══ EXCERPTED RECORDS

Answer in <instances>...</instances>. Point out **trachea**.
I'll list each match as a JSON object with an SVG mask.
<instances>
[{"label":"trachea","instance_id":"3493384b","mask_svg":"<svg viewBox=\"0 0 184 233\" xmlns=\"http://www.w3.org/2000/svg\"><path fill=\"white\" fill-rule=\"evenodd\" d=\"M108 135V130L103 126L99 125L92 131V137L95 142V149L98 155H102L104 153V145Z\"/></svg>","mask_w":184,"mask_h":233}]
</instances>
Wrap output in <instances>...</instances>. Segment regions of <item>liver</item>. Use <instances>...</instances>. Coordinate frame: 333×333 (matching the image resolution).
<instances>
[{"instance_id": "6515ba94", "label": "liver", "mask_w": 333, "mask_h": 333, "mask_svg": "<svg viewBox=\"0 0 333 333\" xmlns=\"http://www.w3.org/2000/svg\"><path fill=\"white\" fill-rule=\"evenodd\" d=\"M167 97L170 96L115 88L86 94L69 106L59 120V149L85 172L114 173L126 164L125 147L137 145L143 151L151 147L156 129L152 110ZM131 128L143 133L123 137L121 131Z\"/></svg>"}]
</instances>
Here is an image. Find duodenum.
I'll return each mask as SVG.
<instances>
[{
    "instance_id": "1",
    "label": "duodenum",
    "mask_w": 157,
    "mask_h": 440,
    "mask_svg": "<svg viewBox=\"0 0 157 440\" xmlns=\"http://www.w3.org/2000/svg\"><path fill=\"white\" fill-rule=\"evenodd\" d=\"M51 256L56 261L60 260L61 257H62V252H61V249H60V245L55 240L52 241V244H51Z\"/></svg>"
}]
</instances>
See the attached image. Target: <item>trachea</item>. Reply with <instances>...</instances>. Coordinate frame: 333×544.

════

YOUR INSTRUCTIONS:
Your answer must be the line containing "Here is an image. Find duodenum." and every line after it through the end of the records above, reproduced exactly and alone.

YOUR RESPONSE:
Here is an image. Find duodenum.
I'll return each mask as SVG.
<instances>
[{
    "instance_id": "1",
    "label": "duodenum",
    "mask_w": 157,
    "mask_h": 440,
    "mask_svg": "<svg viewBox=\"0 0 157 440\" xmlns=\"http://www.w3.org/2000/svg\"><path fill=\"white\" fill-rule=\"evenodd\" d=\"M51 256L56 261L60 260L61 257H62V252H61V249H60V245L55 240L52 241V244H51Z\"/></svg>"
}]
</instances>
See the attached image. Target: <item>trachea</item>. Reply with <instances>...</instances>. Coordinate frame: 333×544.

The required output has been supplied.